De andere fietsdagen waren overigens heel aangenaam, met rustige, goede wegen waar we onze kilometers gemakkelijk en snel maakten.
Nog steeds worden we onderweg van alle kanten gegroet en aangemoedigd, vanuit huisjes, winkeltjes en velden wordt geroepen en gezwaaid, er hangen zwaaiende mensen uit de bussen die ons passeren, vanuit driewielers worden aanmoedigingen geschreeuwd en soms gaat het verkeer een tijdje naast ons rijden om alles eens goed te kunnen bekijken of even met ons te praten. Wij zijn in ieder geval honderden keren per dag aan het zwaaien en groeten, wat een leuk en bijzonder gevoel geeft.
Tot nu toe hebben we ook nog geen andere toeristen op de fiets gezien, al vragen mensen bij het zien van onze fietsen wel regelmatig of we uit Nederland komen.

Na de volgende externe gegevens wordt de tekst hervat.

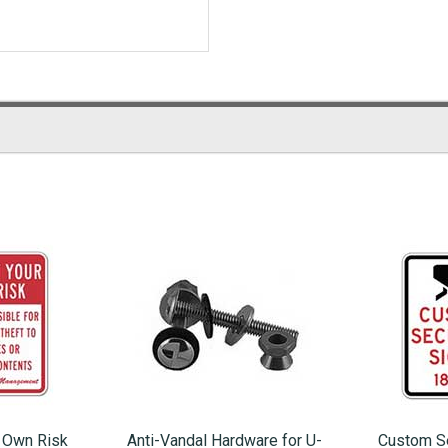
r Own Risk
Anti-Vandal Hardware for U-
Custom Se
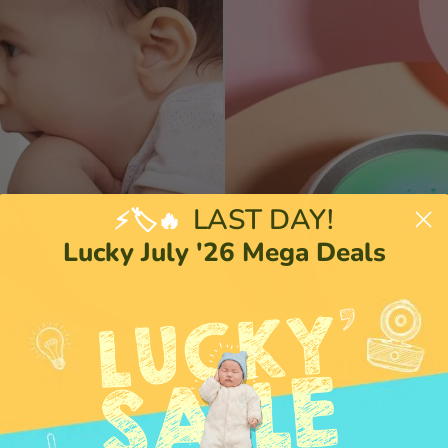
LAST DAY!
⚡🏷️🔥
Lucky July '26 Mega Deals
Encrypted an
s EMF
mind with y
You're always connected to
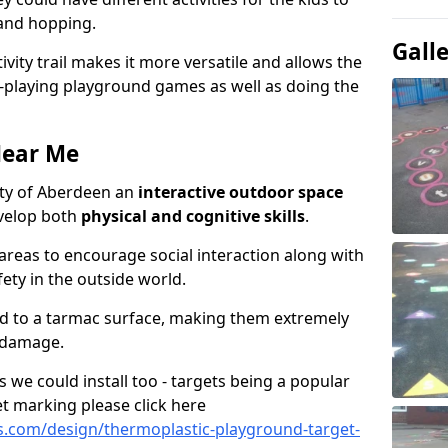
 and hopping.
Gall
ivity trail makes it more versatile and allows the
e-playing playground games as well as doing the
Near Me
 City of Aberdeen an
interactive outdoor space
evelop both
physical and cognitive skills
.
eas to encourage social interaction along with
ety in the outside world.
ed to a tarmac surface, making them extremely
 damage.
we could install too - targets being a popular
t marking please click here
.com/design/thermoplastic-playground-target-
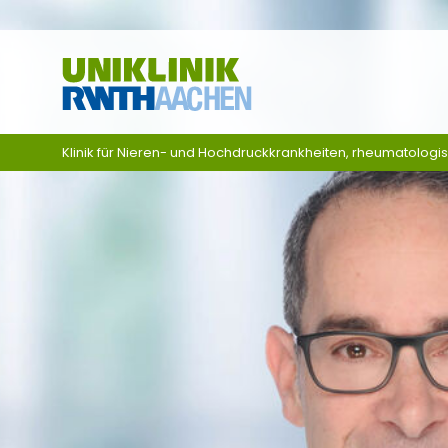
Skip navigation
Klinik für Nieren- und Hochdruckkrankheiten, rheumatologi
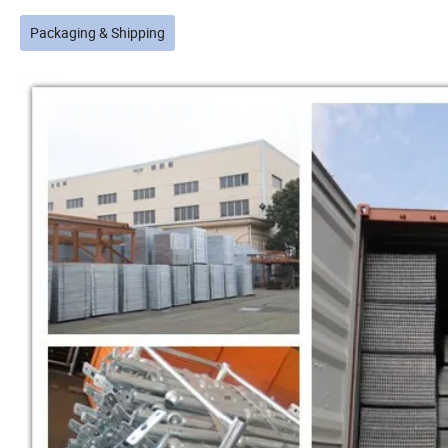
Packaging & Shipping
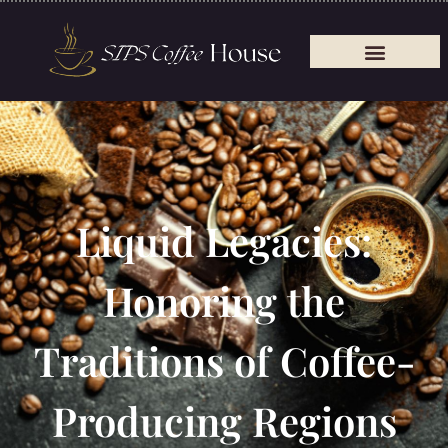
Liquid Legacies:
Honoring the
Traditions of Coffee-
Producing Regions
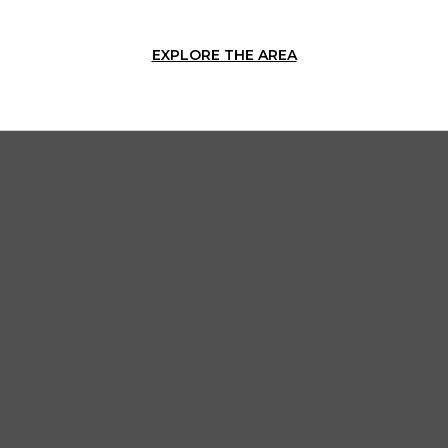
EXPLORE THE AREA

Behalve de mooie lanschappen en tempels die we tijdens het fietsen zien, hebben we op onze 'rustdagen' nog een aantal andere dingen gedaan:
In Ella, wat net als Nuwara Eliya in de heuvels van centraal Sri Lanka ligt, wandelden we door de theeplantages naar Little Adam's Peak. We bereikten de top net voor de wolken (die in dit seizoen elke dag halverwege de ochtend komen binnendrijven). Helaas kwam tegelijk met de wolken een gigantische zwerm wespen aan op de top, waardoor we hals over kop naar beneden moesten vluchten.

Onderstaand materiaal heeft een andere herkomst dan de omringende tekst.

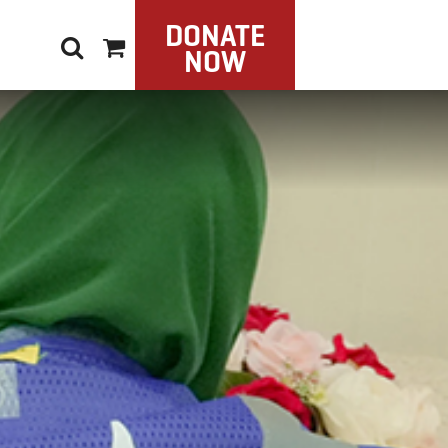
DONATE
NOW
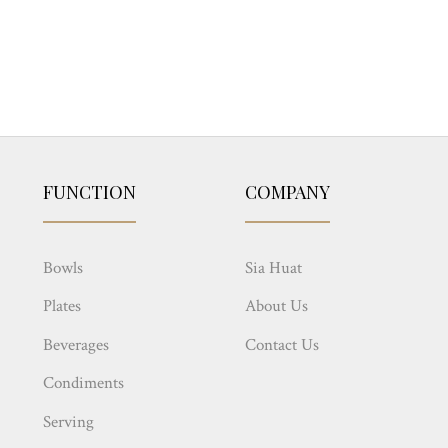
FUNCTION
COMPANY
Bowls
Sia Huat
Plates
About Us
Beverages
Contact Us
Condiments
Serving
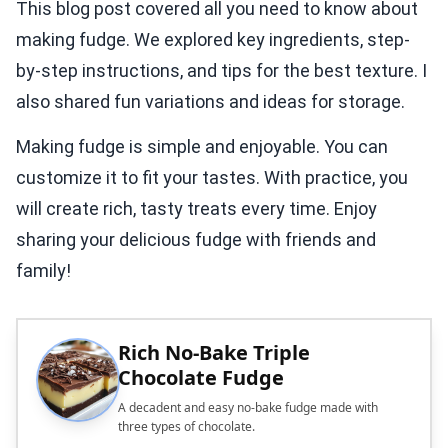
This blog post covered all you need to know about
making fudge. We explored key ingredients, step-
by-step instructions, and tips for the best texture. I
also shared fun variations and ideas for storage.
Making fudge is simple and enjoyable. You can
customize it to fit your tastes. With practice, you
will create rich, tasty treats every time. Enjoy
sharing your delicious fudge with friends and
family!
Rich No-Bake Triple
Chocolate Fudge
A decadent and easy no-bake fudge made with
three types of chocolate.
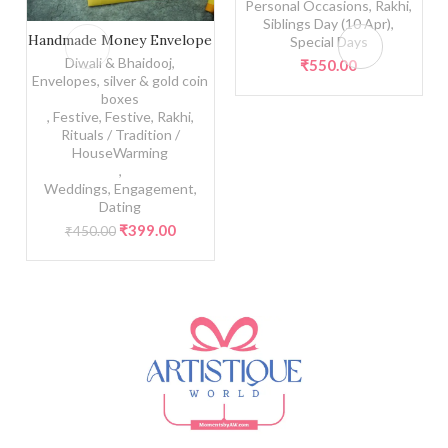
Personal Occasions
,
Rakhi
,
Siblings Day (10 Apr)
,
Handmade Money Envelope quantity
Handmade Money Envelope
Special Days
Diwali & Bhaidooj
,
₹
550.00
Envelopes, silver & gold coin
boxes
,
Festive
,
Festive
,
Rakhi
,
Rituals / Tradition /
HouseWarming
,
Weddings, Engagement,
Dating
Original
Current
₹
399.00
₹
450.00
price
price
was:
is:
₹450.00.
₹399.00.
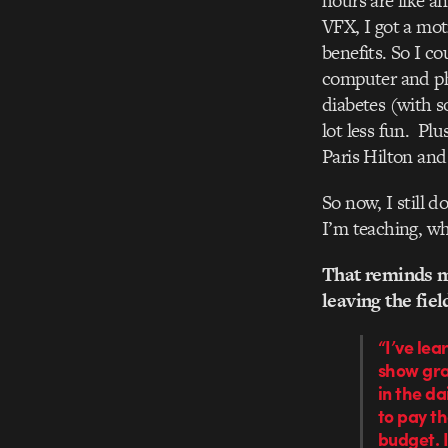
hours are like an
VFX, I got a mo
benefits. So I c
computer and ph
diabetes (with s
lot less fun. Pl
Paris Hilton and
So now, I still d
I’m teaching, wh
That reminds m
leaving the fie
“I’ve lea
show grap
in the da
to pay th
budget. I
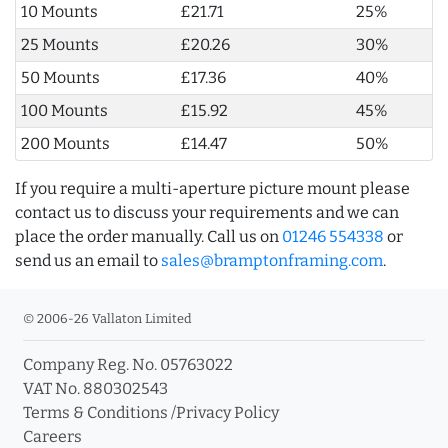
10 Mounts
£21.71
25%
25 Mounts
£20.26
30%
50 Mounts
£17.36
40%
100 Mounts
£15.92
45%
200 Mounts
£14.47
50%
If you require a multi-aperture picture mount please
contact us to discuss your requirements and we can
place the order manually. Call us on
01246 554338
or
send us an email to
sales@bramptonframing.com
.
© 2006-26 Vallaton Limited
Company Reg. No. 05763022
VAT No. 880302543
Terms & Conditions
/
Privacy Policy
Careers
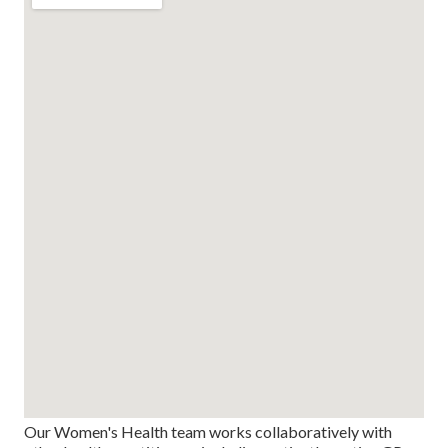
Our Women's Health team works collaboratively with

Tissamaharama wordt vaak gebruikt als uitvalsbasis voor een safari in Yala National Park. Wij zagen hier vanaf omdat het én behoorlijk duur is én het slechtste seizoen om veel te zien én omdat we al wel (veel) vaker olifanten, apen, pauwen en mangoesten hebben gezien. Wel fietsten we naar een vogelreservaat en namen we een bus naar Kataragama, een belangrijk pelgrimsoord voor zowel boeddhisten, hindoeïsten als moslims. We zagen onder andere hoe brandende kokosnoten werden geofferd door ze kapot te gooien op een steen voor een tempel, waarna de restanten door de wachtende apen onmiddellijk buit werden gemaakt.
Gisteren zijn we aangekomen in Tangalla, aan Sri Lanka's zuidkust, voor het eerst sinds ons vertrek uit Negombo weer aan zee. Na drie weken fietsen vonden we dat we wel iets verdiend hadden en daarom zitten we nu op een supermooie plek, in een houten huisje onder de palmen op een verlaten strand. Weliswaar gaat het ruim boven ons Sri Lankaanse budget, maar alles is relatief: in Europa betaal je hetzelfde voor een niet eens erg bijzondere campingplek.
We blijven hier een paar dagen genieten, wat vooral betekent lezen voor ons hutje met uitzicht op palmen, zee en strand, want zwemmen en snorkelen zit er in dit seizoen door de sterke stromingen niet in. Daarna willen we verder fietsen langs de zuidkust richting Galle.
11 oktober 2010
We hebben het heerlijk gehad in Tangalla: kilometers prachtig strand helemaal voor onszelf, eindelijk begonnen aan de boeken die we al drie weken ongelezen meesleepten, voor de verandering een restaurant waar je iets van een menukaart kunt bestellen (kokospannenkoeken... mmm!), vanaf ons zitje kijken naar de krabben, varanen en vuurvliegjes om ons heen. We besloten om nog maar een dagje extra van dit alles te genieten.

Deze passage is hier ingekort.